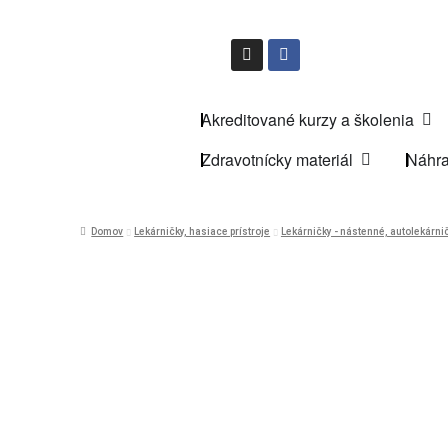
Akreditované kurzy a školenia
Zdravotnícky materiál
Náhra
Domov
Lekárničky, hasiace prístroje
Lekárničky - nástenné, autolekárnič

★ ★ ★ ★ ★ ★ ★

▶ _Work task_: Give back every record exactly, dropping its pictures.

▶ _Written solution_:
Akreditované kurzy a školenia
Zdravotnícky materiál
Náhra
Domov
Lekárničky, hasiace prístroje
Lekárničky - nástenné, autolekárnič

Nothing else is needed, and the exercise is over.